RetiredAt55.5
Full time employment: Posting here.
It shows as Modified Sine Wave inverter. The furnace motor and blower will run a bit noisy and warmer than normal. In some instances it can create problems.
That video discusses 2 issues:
(1) Creating a suicide cord and energizing multiple house circuits to the inverter. I'd never entertain that, since anything plugged into the now energized circuits could cycle on at the same time (furnace, fridge, freezer, motion sensor lights, AC) or someone could forget the power is off and try the microwave or coffee maker, plus anything that was already on when the power went off. This is almost guaranteed to seriously overload the inverter at some point and maybe blowing the inverter fuses. I'd only use a beefy extension cord hooked up directly to the inverter and then to the one or two things I want to run.

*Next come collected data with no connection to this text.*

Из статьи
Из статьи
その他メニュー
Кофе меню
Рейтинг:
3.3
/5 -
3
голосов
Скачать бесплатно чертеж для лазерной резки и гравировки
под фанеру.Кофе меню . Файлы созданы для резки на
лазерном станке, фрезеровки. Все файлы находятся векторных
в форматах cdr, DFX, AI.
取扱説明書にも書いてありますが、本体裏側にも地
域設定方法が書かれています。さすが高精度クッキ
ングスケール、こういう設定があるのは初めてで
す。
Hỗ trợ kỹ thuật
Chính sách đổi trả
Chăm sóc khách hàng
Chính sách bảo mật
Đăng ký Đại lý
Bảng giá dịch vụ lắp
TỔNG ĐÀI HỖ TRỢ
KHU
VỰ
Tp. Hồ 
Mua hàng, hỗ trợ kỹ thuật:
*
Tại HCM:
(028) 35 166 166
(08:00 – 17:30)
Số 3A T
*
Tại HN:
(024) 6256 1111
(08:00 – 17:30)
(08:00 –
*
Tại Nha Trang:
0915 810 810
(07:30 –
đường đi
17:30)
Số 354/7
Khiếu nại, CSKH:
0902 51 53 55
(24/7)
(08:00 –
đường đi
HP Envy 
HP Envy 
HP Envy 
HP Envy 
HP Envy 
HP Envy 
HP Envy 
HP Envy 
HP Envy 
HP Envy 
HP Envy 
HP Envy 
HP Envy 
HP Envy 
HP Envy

(2) Using a modified sine wave inverter (versus a pure sine wave). There is a risk there, though the video person says it's more a risk for longer term usage. Lots of opinions about this on the internet. I haven't found a definitive source, except the repeated mentioning about it being less efficient and running warmer (the device and/or the inverter). If I had a new, fancy fridge for example, with lots of bells and whistles (expensive to fix or replace), that would make me worry more. You definitely have to spend more to get the same capacity in a pure sine wave inverter.